BfS may be an indy-supporting outfit, but this is the sixth survey since June to deliver a similar outcome – 52%, 54%, 54%, 53%, 54%, and 55% for the latest test of opinion.
There is now understandable excitement, not only of momentum gathering towards glorious victory, but of an inevitability in the outcome that is sweeping aside all talk of defeat.
Perhaps surprisingly is that not much of this surge in support for independence is a result of the SNP’s own endeavours. Indeed, it has barely had to mention a policy statement that would encourage anyone to back separation.
The key driver now is not the SNP’s credentials or persuasive arguments over Scotland’s ability to run its own affairs; it is the calamitous failings of the political forces that should be opposing the nationalists: an unwanted Brexit, a deeply unpopular Prime Minister, a weakened Labour party, and a perception that the pandemic is being badly handled by Westminster. They have conspired to create the perfect storm. Independence offers the ideal escape route from this chaos which has helped conceal the shortcomings in the SNP-led government.
Its record is not exactly glowing: on health and education – with the recent crisis over exam grading almost precipitating a Cabinet resignation. The economy is badly lagging the UK, with weak productivity, rising unemployment and Scotland playing catch up with the rest of the UK, according to the latest NatWest RBS Regional PMI survey.

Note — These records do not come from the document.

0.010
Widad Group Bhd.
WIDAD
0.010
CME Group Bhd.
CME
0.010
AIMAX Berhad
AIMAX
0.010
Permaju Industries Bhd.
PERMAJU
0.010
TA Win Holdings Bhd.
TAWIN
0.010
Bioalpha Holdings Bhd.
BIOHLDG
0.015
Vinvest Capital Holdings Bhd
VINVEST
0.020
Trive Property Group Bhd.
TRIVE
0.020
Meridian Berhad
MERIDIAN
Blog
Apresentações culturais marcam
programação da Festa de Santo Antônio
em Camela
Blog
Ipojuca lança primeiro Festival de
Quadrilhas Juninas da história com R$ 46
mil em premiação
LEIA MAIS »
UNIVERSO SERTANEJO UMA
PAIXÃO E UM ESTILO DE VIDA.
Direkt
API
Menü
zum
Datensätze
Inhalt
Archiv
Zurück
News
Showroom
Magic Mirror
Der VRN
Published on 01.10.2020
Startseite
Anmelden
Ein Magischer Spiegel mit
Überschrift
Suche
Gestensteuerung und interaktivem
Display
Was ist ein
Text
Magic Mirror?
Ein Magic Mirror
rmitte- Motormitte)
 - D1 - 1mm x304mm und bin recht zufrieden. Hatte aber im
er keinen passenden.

The governing party should be there for the taking. Instead, there is a belief on the government benches that ministers can see off any and all attacks.

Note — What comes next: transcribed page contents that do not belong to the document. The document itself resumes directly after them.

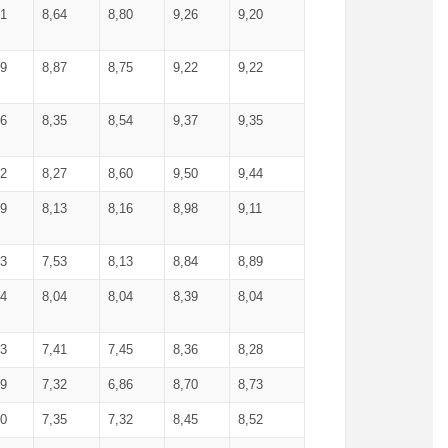
71
8,64
8,80
9,26
9,20
99
8,87
8,75
9,22
9,22
56
8,35
8,54
9,37
9,35
92
8,27
8,60
9,50
9,44
19
8,13
8,16
8,98
9,11
93
7,53
8,13
8,84
8,89
04
8,04
8,04
8,39
8,04
53
7,41
7,45
8,36
8,28
79
7,32
6,86
8,70
8,73
60
7,35
7,32
8,45
8,52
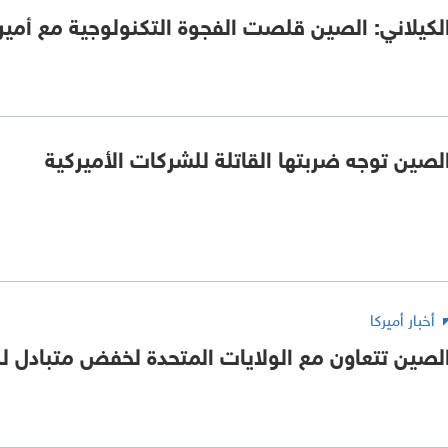
لكيلاني: الصين قلصت الفجوة التكنولوجية مع أمير
لصين توجه ضربتها القاتلة للشركات الأميركية
أخبار أميركا
لصين تتعاون مع الولايات المتحدة لخفض متبادل ل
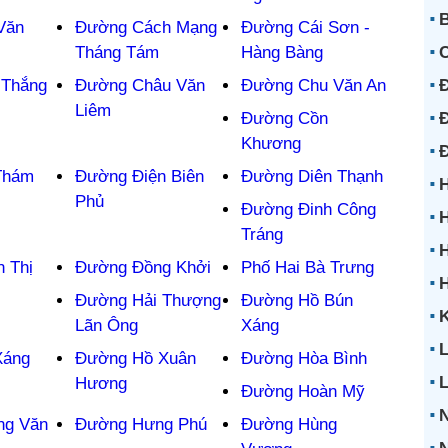
B
Văn
Đường Cách Mạng
Đường Cái Sơn -
Tháng Tám
Hàng Bàng
Đ
 Thắng
Đường Châu Văn
Đường Chu Văn An
Liêm
Đ
Đường Cồn
Khương
Thám
Đường Điện Biên
Đường Diên Thạnh
H
Phủ
Đường Đinh Công
H
Tráng
H
 Thị
Đường Đồng Khởi
Phố Hai Bà Trưng
Đường Hải Thượng
Đường Hồ Bún
K
Lãn Ông
Xáng
L
Xáng
Đường Hồ Xuân
Đường Hòa Bình
Hương
Đường Hoàn Mỹ
ng Văn
Đường Hưng Phú
Đường Hùng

The SNP has seen its former totem Alex Salmond dragged through the courts and its current leader’s integrity questioned by an inquiry into its handling of complaints against Mr Salmond. Yet the opposition is failing to land any damaging blows on Nicola Sturgeon’s Cabinet. It has even stopped teasing the party over its former reliance on oil to underpin the economy.

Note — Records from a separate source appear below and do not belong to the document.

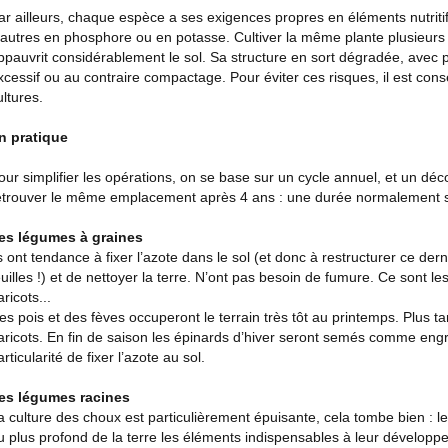
ar ailleurs, chaque espèce a ses exigences propres en éléments nutriti
’autres en phosphore ou en potasse. Cultiver la même plante plusieurs
ppauvrit considérablement le sol. Sa structure en sort dégradée, avec
xcessif ou au contraire compactage. Pour éviter ces risques, il est cons
ultures.
n pratique
our simplifier les opérations, on se base sur un cycle annuel, et un déc
etrouver le même emplacement après 4 ans : une durée normalement su
es légumes à graines
ls ont tendance à fixer l’azote dans le sol (et donc à restructurer ce d
euilles !) et de nettoyer la terre. N’ont pas besoin de fumure. Ce sont les l
aricots...
es pois et des fèves occuperont le terrain très tôt au printemps. Plus ta
aricots. En fin de saison les épinards d’hiver seront semés comme engr
articularité de fixer l’azote au sol.
es légumes racines
a culture des choux est particulièrement épuisante, cela tombe bien : les
u plus profond de la terre les éléments indispensables à leur développe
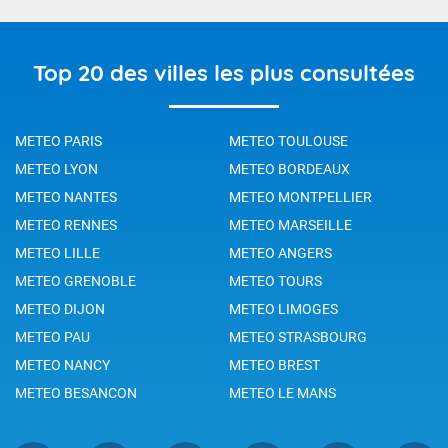
Top 20 des villes les plus consultées
METEO PARIS
METEO TOULOUSE
METEO LYON
METEO BORDEAUX
METEO NANTES
METEO MONTPELLIER
METEO RENNES
METEO MARSEILLE
METEO LILLE
METEO ANGERS
METEO GRENOBLE
METEO TOURS
METEO DIJON
METEO LIMOGES
METEO PAU
METEO STRASBOURG
METEO NANCY
METEO BREST
METEO BESANCON
METEO LE MANS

There is barely any government going on, as such, with the legislature now devoted almost entirely to controlling the pandemic. Not only do the other parties feel obliged to unite behind fighting the virus, but this single issue programme means there is little else for them to oppose. Even the exams debacle and the struggling economy are rooted in the pandemic.
An indication of the opposition’s failure to burst the nationalists’ bubble is how much it is troubling their own respective leaders. Already Jackson Carlaw has resigned as head of the Tories, admitting he is not the man to lead the unionist campaign. Richard Leonard, his Labour counterpart, is facing calls from within his own party to stand down.
Mr Leonard has said he has no intention of resigning and will be making a statement on Friday about the next stage in the party’s strategy.
Don’t expect any change of policy on Labour’s position on independence, and don’t expect the nationalists to feel particularly worried about a renewed rallying cry for the union.
Mr Leonard and his unlikely ally – the new right wing Tory leader Douglas Ross – are running out of time and out of arguments.